Está a falar dos acordos de pesca UE-Marrocos que a Frente Polisário levou à justiça europeia?
Sim, nem a UE nem Marrocos têm competências sobre um território que, diz a ONU, “está pendente de descolonização”. O Parlamento Europeu procurou saídas jurídicas para este contencioso, que se aplicam de momento, mas nós recorremos. Daí o esforço que Marrocos tem feito por atrair a França e a Alemanha
O que significaria para Rabat a revogação desses acordos?
Voltaria a vigorar o direito internacional como única via de resolução para o Sara Ocidental. Se a justiça europeia ratificar que o território não pertence a Marrocos, como defendem as Nações Unidas, de nada servirá o decreto assinado por Trump em dezembro, voltaremos a ver que a única saída é realizar um referendo de autodeterminação no Sara Ocidental, como pede a ONU.
"relações muito importantes correm risco de rutura no magrebe"
França, o aliado europeu mais fiel de Marrocos, começa a marcar distâncias com Rabat devido a esta crise. Espera uma mudança de posição de Paris quanto aos territórios ocupados?
Continuamos a pensar que a França é o melhor aliado de Marrocos na questão do Sara Ocidental. Ainda assim, a frieza que expressou face a Rabat nesta crise mostra que Marrocos não deixou argumentos de defesa aos seus parceiros, dada a barbaridade do seu comportamento e a utilização que fez de civis, entre eles menores de idade. Qualquer país que defenda os direitos humanos só pode censurar o que se passou em Ceuta. Isso explica que a França tenha mandado um recado claro a Rabat: se quer mesmo ser um sócio privilegiado, deve ter em conta algo tão elementar como o respeito pelos direitos humanos. Nós sempre dissemos que Marrocos é uma monarquia feudal. Nós, sarauís, sofremos há 45 anos todo o tipo de violações na parte ocupada do nosso país.
Esta grave crise com a UE pode gerar mais apoios ao referendo de autodeterminação?
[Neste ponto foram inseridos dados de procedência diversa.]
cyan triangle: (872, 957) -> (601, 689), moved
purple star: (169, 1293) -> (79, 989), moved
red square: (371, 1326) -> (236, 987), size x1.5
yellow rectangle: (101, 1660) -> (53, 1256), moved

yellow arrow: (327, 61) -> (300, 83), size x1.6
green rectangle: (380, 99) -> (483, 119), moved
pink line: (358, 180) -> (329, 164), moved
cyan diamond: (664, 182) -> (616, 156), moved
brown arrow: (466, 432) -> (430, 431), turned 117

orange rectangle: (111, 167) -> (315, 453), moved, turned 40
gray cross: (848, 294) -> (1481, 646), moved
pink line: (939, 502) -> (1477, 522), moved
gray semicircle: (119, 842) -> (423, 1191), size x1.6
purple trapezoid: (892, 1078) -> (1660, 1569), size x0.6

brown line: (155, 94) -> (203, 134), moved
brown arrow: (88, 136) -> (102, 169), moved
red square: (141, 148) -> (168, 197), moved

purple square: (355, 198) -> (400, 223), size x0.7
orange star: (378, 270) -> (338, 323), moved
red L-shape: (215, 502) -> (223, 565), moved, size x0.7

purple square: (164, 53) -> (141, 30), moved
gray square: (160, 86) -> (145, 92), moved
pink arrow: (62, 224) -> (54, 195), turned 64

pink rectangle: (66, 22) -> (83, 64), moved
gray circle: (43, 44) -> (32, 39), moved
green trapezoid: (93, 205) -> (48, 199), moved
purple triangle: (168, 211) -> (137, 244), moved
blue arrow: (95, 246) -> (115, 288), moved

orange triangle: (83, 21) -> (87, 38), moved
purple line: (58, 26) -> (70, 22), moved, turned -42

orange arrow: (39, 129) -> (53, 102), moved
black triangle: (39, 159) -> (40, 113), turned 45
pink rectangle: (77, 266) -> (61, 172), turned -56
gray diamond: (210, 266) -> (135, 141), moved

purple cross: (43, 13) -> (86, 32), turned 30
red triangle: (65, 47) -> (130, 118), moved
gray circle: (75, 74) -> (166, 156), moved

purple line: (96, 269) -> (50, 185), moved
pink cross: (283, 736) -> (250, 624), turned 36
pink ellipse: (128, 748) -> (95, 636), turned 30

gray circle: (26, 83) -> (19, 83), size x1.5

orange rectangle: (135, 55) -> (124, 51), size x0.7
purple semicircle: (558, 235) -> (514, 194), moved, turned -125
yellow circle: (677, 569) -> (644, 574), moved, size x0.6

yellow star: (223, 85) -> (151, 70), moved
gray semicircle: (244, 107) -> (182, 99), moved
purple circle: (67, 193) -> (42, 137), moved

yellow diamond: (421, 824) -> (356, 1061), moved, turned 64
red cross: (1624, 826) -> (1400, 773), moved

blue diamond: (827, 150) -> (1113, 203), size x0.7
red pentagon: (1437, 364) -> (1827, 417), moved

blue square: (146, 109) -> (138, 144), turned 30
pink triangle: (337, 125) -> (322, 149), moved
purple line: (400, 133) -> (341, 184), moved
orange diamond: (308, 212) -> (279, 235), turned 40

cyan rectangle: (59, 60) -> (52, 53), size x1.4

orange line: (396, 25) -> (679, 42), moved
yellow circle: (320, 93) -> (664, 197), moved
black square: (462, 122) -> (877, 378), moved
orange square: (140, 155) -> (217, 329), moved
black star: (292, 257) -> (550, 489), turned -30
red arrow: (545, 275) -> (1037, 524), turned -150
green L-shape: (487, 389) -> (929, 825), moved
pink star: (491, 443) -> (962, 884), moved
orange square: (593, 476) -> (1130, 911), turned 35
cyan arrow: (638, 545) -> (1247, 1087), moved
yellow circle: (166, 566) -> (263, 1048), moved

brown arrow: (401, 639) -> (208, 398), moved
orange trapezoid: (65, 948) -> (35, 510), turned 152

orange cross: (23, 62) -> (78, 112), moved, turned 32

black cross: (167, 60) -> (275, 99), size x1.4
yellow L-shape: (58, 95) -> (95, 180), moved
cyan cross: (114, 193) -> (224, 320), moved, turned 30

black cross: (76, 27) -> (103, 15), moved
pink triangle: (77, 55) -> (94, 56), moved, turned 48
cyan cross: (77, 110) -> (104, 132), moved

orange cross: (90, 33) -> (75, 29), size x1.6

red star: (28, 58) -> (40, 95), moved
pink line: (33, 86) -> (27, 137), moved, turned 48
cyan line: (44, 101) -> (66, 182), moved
Tudo quanto Marrocos faz no norte de África, seja a ocupação do Sara Ocidental, a violação do cessar-fogo na zona ou os problemas fronteiriços que tem com quase todos os países vizinhos, incluindo Espanha, exige uma solução definitiva que garanta a paz e a estabilidade em toda a região do Magrebe. A Frente Polisário defende a independência do povo sarauí e o direito internacional oferece-nos a possibilidade de nos pronunciarmos livre e democraticamente, através de referendo. É isso que queremos. Defendemos a independência e Marrocos está no seu direito de propor outra opção. A forma mais democrática de resolver isto é uma consulta popular, que a comunidade internacional deve fomentar, mas cujo resultado, seja qual for, terá de ser escrupulosamente aceite por todas as partes. A Frente Polisário está disposta a isso, mas é preciso que Marrocos também mostre uma vontade que, lamentavelmente, não vemos.
Criticaram o papel que Espanha desempenhou no conflito do Sara Ocidental. Como agiu nesta crise?
Entendemos que a União Europeia no seu todo, e Espanha em particular, apostou claramente na defesa do direito internacional nesta crise. Para nós, a Espanha continua a ser a potência administradora e, portanto, tem de assumir um papel especial no Sara Ocidental. Deveria ser politicamente mais ativa e agir com maior firmeza no cumprimento da legalidade internacional. Entendemos que tenha de manter relações de boa vizinhança com Marrocos, mas consideramos que é o país mais indicado para exigir aos marroquinos o cumprimento estrito dos direitos humanos.